A cost and revenue study submitted by Kinder Morgan Interstate Gas Transmission LLC (KMIGT) last month confirms that the pipeline is “materially over-recovering” fuel from its customers, contend shippers SourceGas Distribution LLC and SourceGas Energy Services Co.

The study, which covered the 12 months ending Oct. 31, 2010, revealed that KMIGT took from its shippers 6,135,666 Dth for in-kind compressor fuel but only used 1,900,663 during that period, the SourceGas companies told FERC, which in November initiated Section 5 investigations into both KMIGT and Ozark Gas Transmission LLC for allegedly over-recovering their cost of service (see Daily GPI, Nov. 19, 2010).

“What did KMIGT do with the excess gas?” The companies, which are subsidiaries of Lakewood, CO-based SourceGas LLC, maintain that KMIGT sold the excess gas for more than $34 million. “The provision of fuel is a central and essential part of efficient pipeline operations. Fuel is not and should not be a profit center,” they said. The SourceGas companies called on the Federal Energy Regulatory Commission to immediately direct KMIGT to cease its alleged “excessive” fuel collections.

“SourceGas’ request for an immediate change in KMIGT’s currently effective and FERC-approved method of recovering fuel costs without a hearing disregards the Commission’s statutory obligation” under the Natural Gas Act, KMIGT countered. The Commission “may not order an interim rate reduction without first conducting a trial-type evidentiary hearing.”

In November FERC initiated the investigations based on information that indicated that KMIGT and Ozark Gas Transmission significantly over-recovered their cost of service in 2008 and 2009, potentially resulting in unjust and unreasonable rates.

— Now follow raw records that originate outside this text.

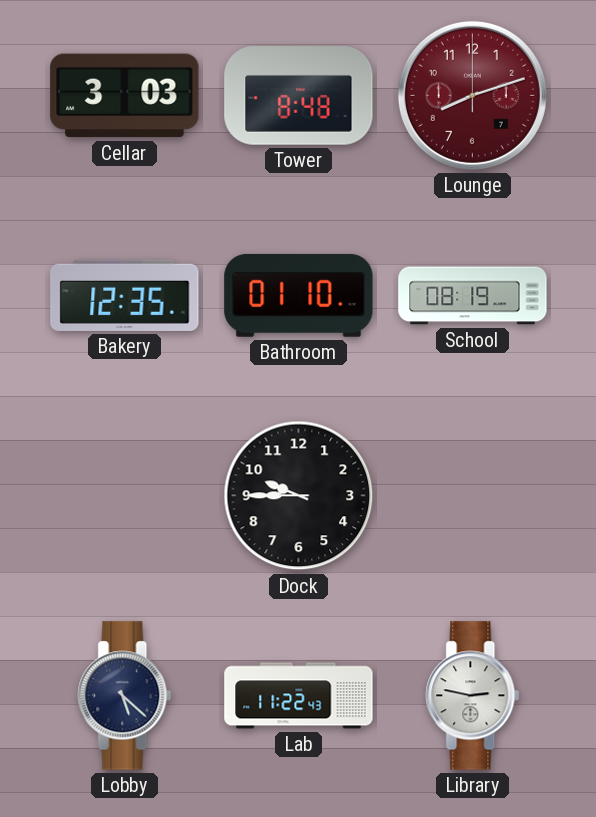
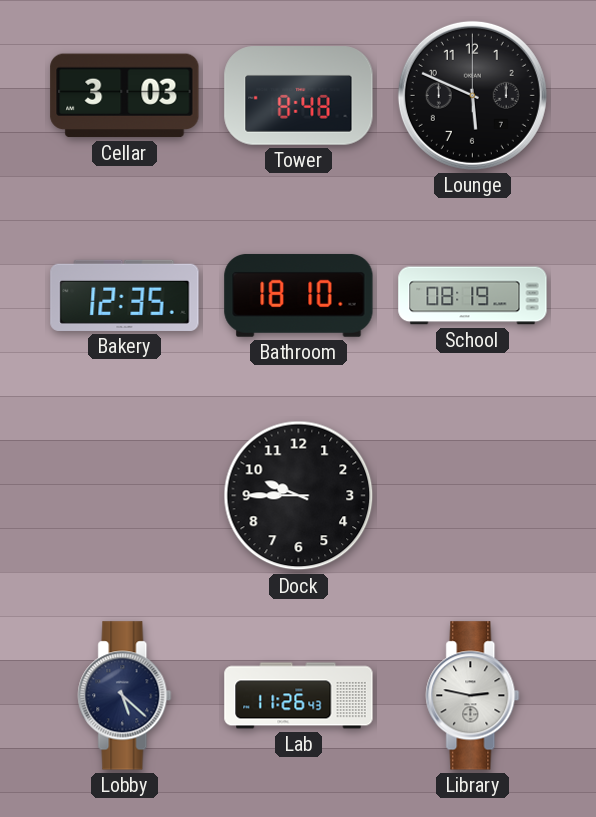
Lounge: 8:12 -> 5:49
Lounge dial: burgundy -> black
Bathroom: 01:10 -> 18:10
Lab: 11:22 -> 11:26
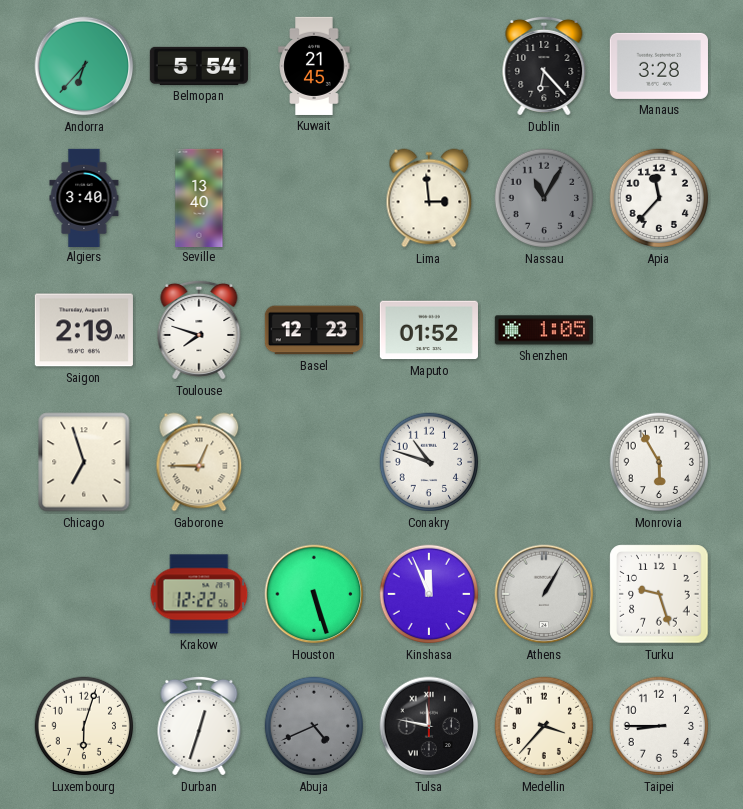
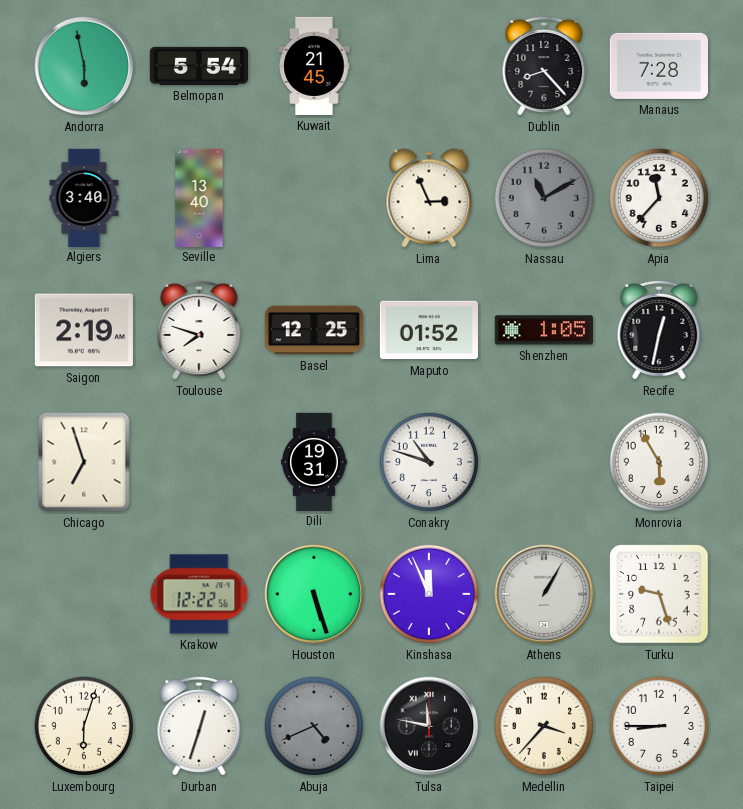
Andorra: 6:37 -> 5:58
Dublin: 6:23 -> 8:23
Manaus: 3:28 -> 7:28
Lima: 2:59 -> 2:56
Nassau: 11:05 -> 11:10
Basel: 12:23 -> 12:25
Recife: none -> 12:32
Gaborone: 12:45 -> none
Dili: none -> 19:31
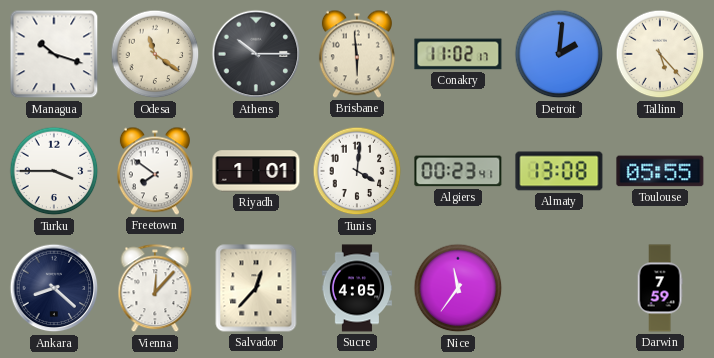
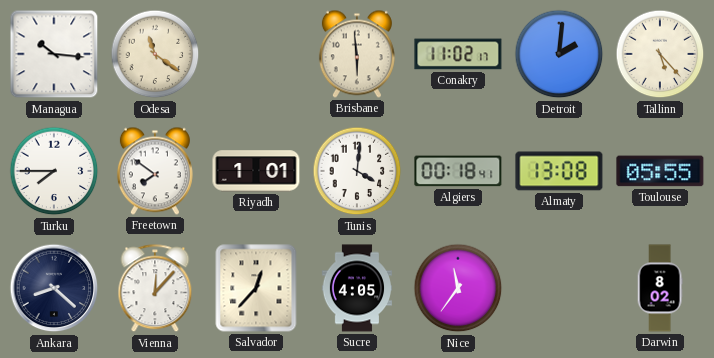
Managua: 10:18 -> 10:16
Athens: 10:15 -> none
Turku: 3:45 -> 7:45
Algiers: 00:23 -> 00:18
Darwin: 7:59 -> 8:02
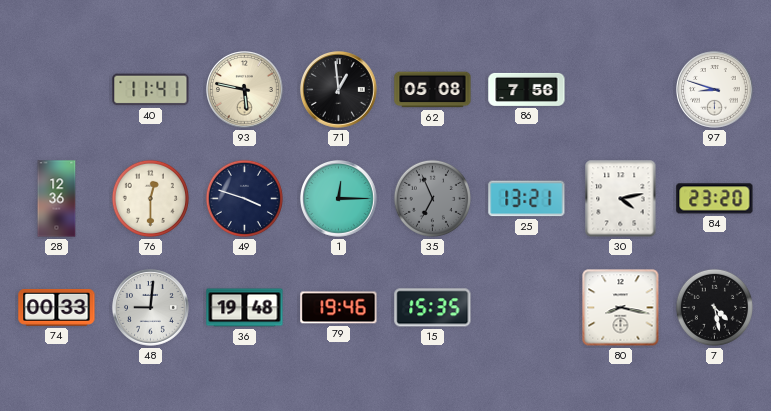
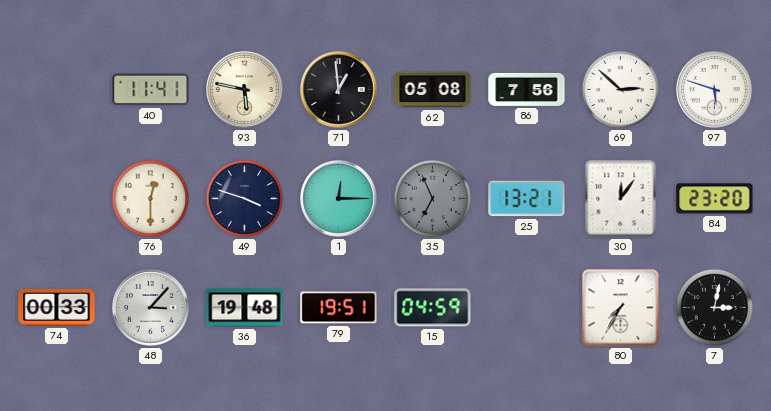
69: none -> 2:52
97: 8:48 -> 5:48
28: 12:36 -> none
30: 4:13 -> 12:06
48: 9:01 -> 3:07
79: 19:46 -> 19:51
15: 15:35 -> 04:59
80: 8:17 -> 7:35
7: 4:28 -> 3:02
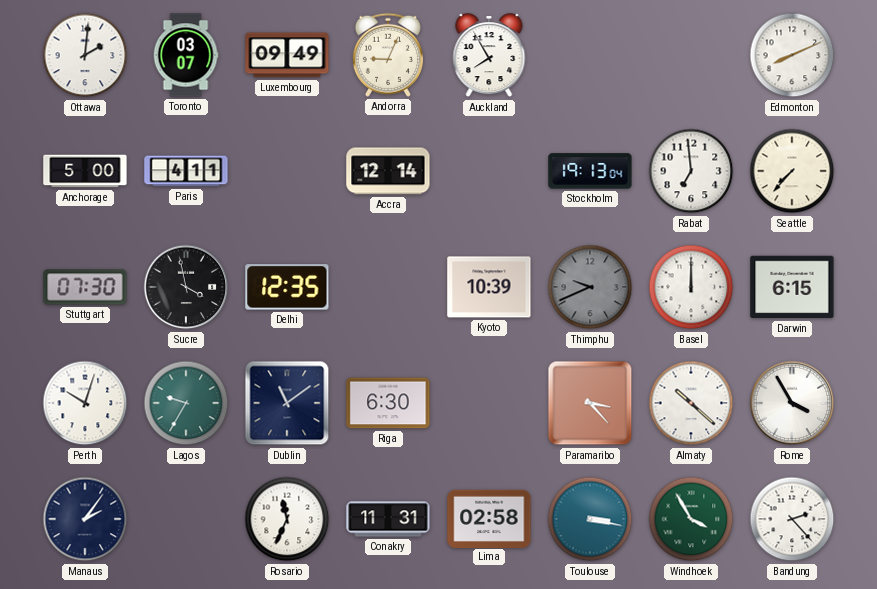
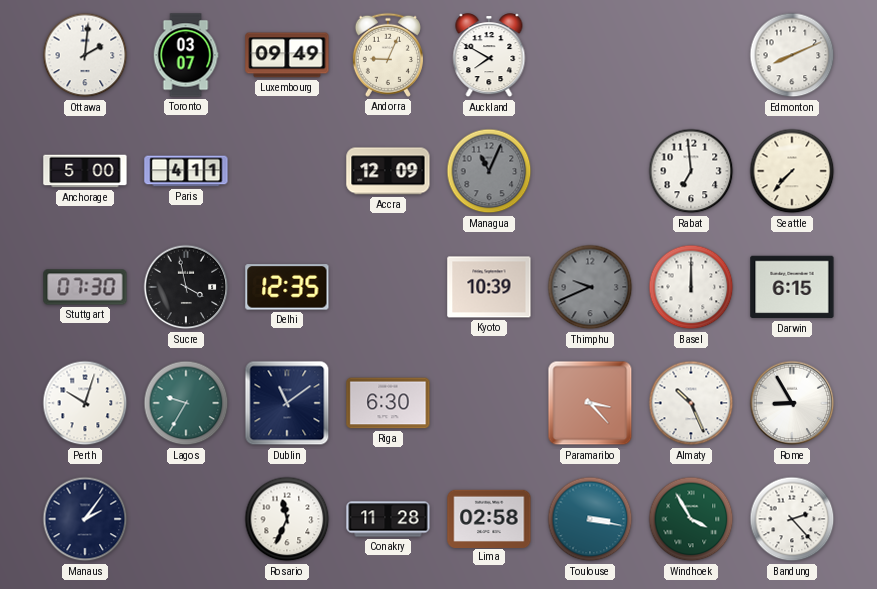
Auckland: 7:55 -> 7:50
Accra: 12:14 -> 12:09
Managua: none -> 11:04
Stockholm: 19:13 -> none
Almaty: 10:22 -> 10:26
Rome: 3:55 -> 8:55
Conakry: 11:31 -> 11:28
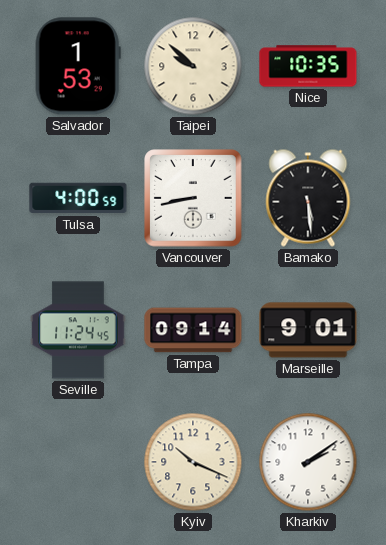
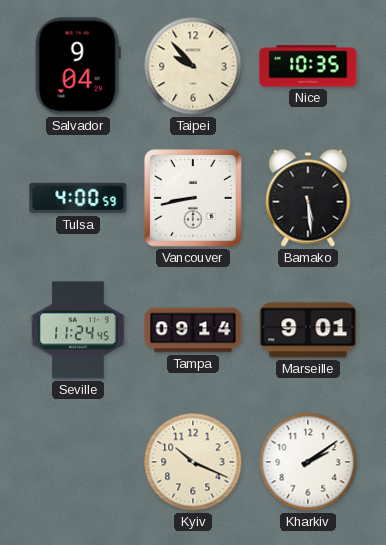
Salvador: 1:53 -> 9:04
Taipei: 9:52 -> 9:53
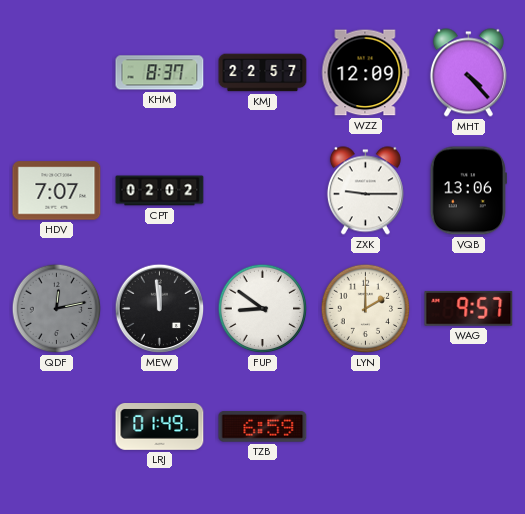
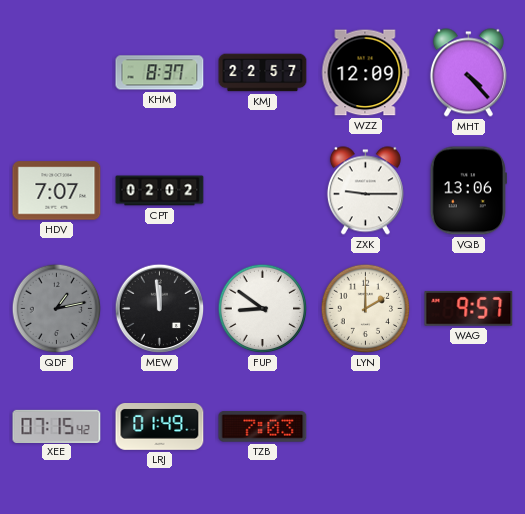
QDF: 12:13 -> 1:13
XEE: none -> 07:15
TZB: 6:59 -> 7:03
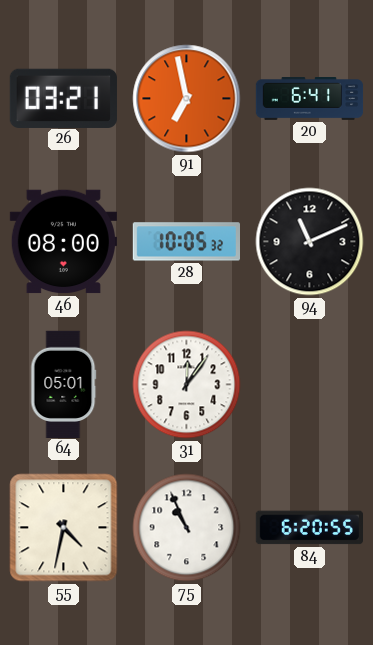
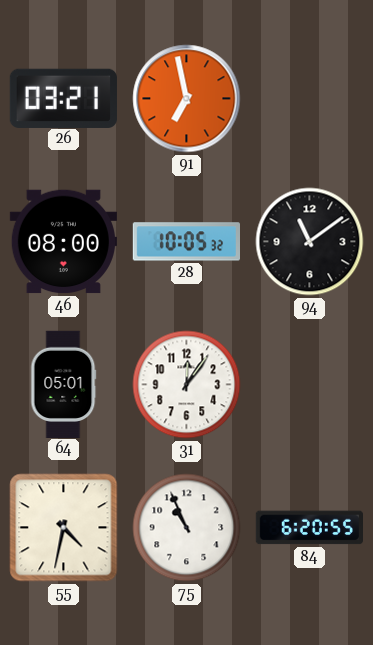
20: 6:41 -> none
94: 11:11 -> 11:09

Based on the cost and revenue information submitted by Kinder Morgan in its 2008 and 2009 Form 2, including the dollar value of excess fuel retained by the pipeline, FERC staff reported that KMIGT’s estimated return on equity (ROE) for 2008 was 27.10% and 29.25% for 2009 — both well above the norm for the pipeline industry. Even excluding the fuel retained by Kinder Morgan in the two years, FERC staff said, the ROE still was above the norm — 15.69% in 2008 and 17.81 % in 2009.

Similarly, FERC staff calculated that Ozark Gas Transmission’s ROE, including revenues received from the sale of shipper-supplied gas, was 27.81% in 2008 and 31.01% in 2009. Absent sales of shipper-supplied gas, the Commission estimates that Ozark Gas Transmission’s ROE was 15.25% in 2008 and 25.63% in 2009.

Both pipelines were ordered to file their own full cost and revenue studies within 75 days.